Fighter pilot to be freed

Pakistan’s prime minister pledged on Thursday his country would release a captured Indian jet fighter pilot the following day, a move that could help defuse the most-serious confrontation in two decades between the nuclear-armed neighbours over the disputed region of Kashmir.

Prime Minister Imran Khan made the announcement in an address to both houses of Parliament, saying he tried to reach his Indian counterpart Narendra Modi on Wednesday with a message that he wants to de-escalate tensions.

“We are releasing the Indian pilot as a goodwill gesture tomorrow,” Khan told lawmakers. He did not say whether the release was conditional.

An Indian government official, speaking on condition of anonymity as he was not authorized to speak publicly, warned that even if the pilot is returned home, New Delhi would not hesitate to strike its neighbour first if it feared a similar militant attack was looming. Modi earlier in the day warned that “India’s enemies are conspiring to create instability in the country through terror attacks.”

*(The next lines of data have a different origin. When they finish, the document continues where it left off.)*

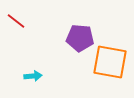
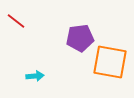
purple pentagon: rotated 12 degrees counterclockwise
cyan arrow: moved 2 px right
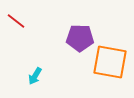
purple pentagon: rotated 8 degrees clockwise
cyan arrow: rotated 126 degrees clockwise
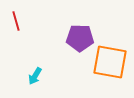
red line: rotated 36 degrees clockwise
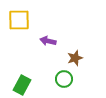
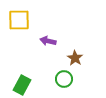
brown star: rotated 21 degrees counterclockwise
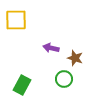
yellow square: moved 3 px left
purple arrow: moved 3 px right, 7 px down
brown star: rotated 14 degrees counterclockwise
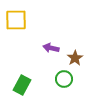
brown star: rotated 21 degrees clockwise
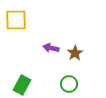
brown star: moved 5 px up
green circle: moved 5 px right, 5 px down
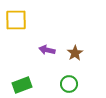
purple arrow: moved 4 px left, 2 px down
green rectangle: rotated 42 degrees clockwise
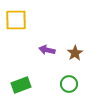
green rectangle: moved 1 px left
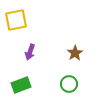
yellow square: rotated 10 degrees counterclockwise
purple arrow: moved 17 px left, 2 px down; rotated 84 degrees counterclockwise
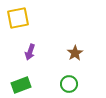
yellow square: moved 2 px right, 2 px up
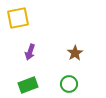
green rectangle: moved 7 px right
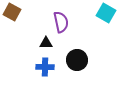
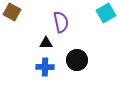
cyan square: rotated 30 degrees clockwise
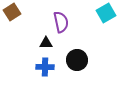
brown square: rotated 30 degrees clockwise
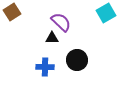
purple semicircle: rotated 35 degrees counterclockwise
black triangle: moved 6 px right, 5 px up
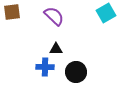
brown square: rotated 24 degrees clockwise
purple semicircle: moved 7 px left, 6 px up
black triangle: moved 4 px right, 11 px down
black circle: moved 1 px left, 12 px down
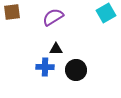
purple semicircle: moved 1 px left, 1 px down; rotated 75 degrees counterclockwise
black circle: moved 2 px up
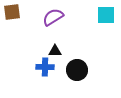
cyan square: moved 2 px down; rotated 30 degrees clockwise
black triangle: moved 1 px left, 2 px down
black circle: moved 1 px right
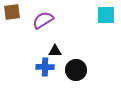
purple semicircle: moved 10 px left, 3 px down
black circle: moved 1 px left
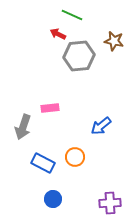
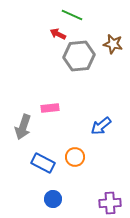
brown star: moved 1 px left, 3 px down
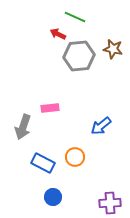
green line: moved 3 px right, 2 px down
brown star: moved 5 px down
blue circle: moved 2 px up
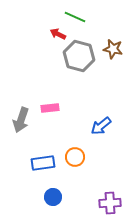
gray hexagon: rotated 20 degrees clockwise
gray arrow: moved 2 px left, 7 px up
blue rectangle: rotated 35 degrees counterclockwise
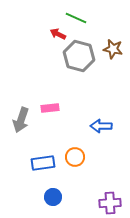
green line: moved 1 px right, 1 px down
blue arrow: rotated 40 degrees clockwise
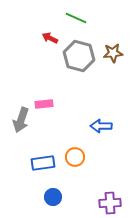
red arrow: moved 8 px left, 4 px down
brown star: moved 4 px down; rotated 18 degrees counterclockwise
pink rectangle: moved 6 px left, 4 px up
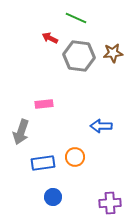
gray hexagon: rotated 8 degrees counterclockwise
gray arrow: moved 12 px down
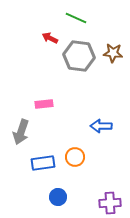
brown star: rotated 12 degrees clockwise
blue circle: moved 5 px right
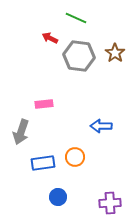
brown star: moved 2 px right; rotated 30 degrees clockwise
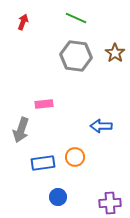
red arrow: moved 27 px left, 16 px up; rotated 84 degrees clockwise
gray hexagon: moved 3 px left
gray arrow: moved 2 px up
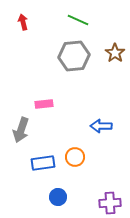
green line: moved 2 px right, 2 px down
red arrow: rotated 35 degrees counterclockwise
gray hexagon: moved 2 px left; rotated 12 degrees counterclockwise
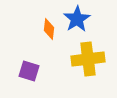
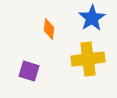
blue star: moved 15 px right, 1 px up
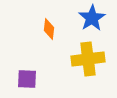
purple square: moved 2 px left, 8 px down; rotated 15 degrees counterclockwise
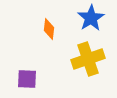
blue star: moved 1 px left
yellow cross: rotated 12 degrees counterclockwise
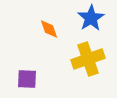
orange diamond: rotated 25 degrees counterclockwise
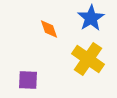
yellow cross: rotated 36 degrees counterclockwise
purple square: moved 1 px right, 1 px down
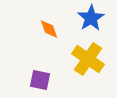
purple square: moved 12 px right; rotated 10 degrees clockwise
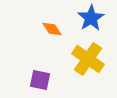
orange diamond: moved 3 px right; rotated 15 degrees counterclockwise
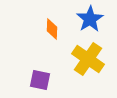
blue star: moved 1 px left, 1 px down
orange diamond: rotated 35 degrees clockwise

Khan also said that he had feared Wednesday night that India might launch a missile attack, but the situation was later defused. He did not elaborate.

“Pakistan wants peace, but it should not be treated as our weakness,” Khan said “The region will prosper if there is peace and stability. It is good for both sides.”

Meanwhile, fresh skirmishes erupted Thursday between Indian and Pakistani soldiers along the so-called Line of Control that divides disputed Kashmir between the two nuclear-armed rivals.

India’s army said Pakistani soldiers were targeting nearly two dozen Indian forward points with mortar and gunfire. Lt. Col. Devender Anand, an Indian army spokesman, called it an “unprovoked” violation of the 2003 cease-fire accord between the two countries. He said Indian soldiers were responding to ongoing Pakistani attacks along the highly militarized de-facto frontier.

World powers have called on the nations to de-escalate the tensions gripping the contested region since a Feb. 14 suicide bombing killed over 40 Indian paramilitary troops in Indian-controlled Kashmir. India responded with a pre-dawn airstrike on Tuesday inside Pakistan, the first such raid since the two nations’ 1971 war over territory that later became Bangladesh.

The situation then escalated further with Wednesday’s aerial skirmish, which saw Pakistan say it shot down two Indian aircraft, one of which crashed in Pakistan-held part of Kashmir and the other in India-controlled Kashmir. Pakistan later aired a video of a man it identified as the Indian pilot.